> **WHAT THE EXERCISE ASKS**
Output the records exactly. Include every line.

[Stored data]
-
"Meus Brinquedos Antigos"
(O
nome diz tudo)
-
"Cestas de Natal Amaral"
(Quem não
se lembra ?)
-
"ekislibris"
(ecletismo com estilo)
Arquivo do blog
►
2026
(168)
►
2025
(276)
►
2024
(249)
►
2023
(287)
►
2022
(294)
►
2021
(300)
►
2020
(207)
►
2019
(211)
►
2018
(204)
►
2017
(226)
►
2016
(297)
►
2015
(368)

> **SOLUTION TO THIS PROBLEM**
-
"Meus Brinquedos Antigos"
(O
nome diz tudo)
-
"Cestas de Natal Amaral"
(Quem não
se lembra ?)
-
"ekislibris"
(ecletismo com estilo)
Arquivo do blog
►
2026
(168)
►
2025
(276)
►
2024
(249)
►
2023
(287)
►
2022
(294)
►
2021
(300)
►
2020
(207)
►
2019
(211)
►
2018
(204)
►
2017
(226)
►
2016
(297)
►
2015
(368)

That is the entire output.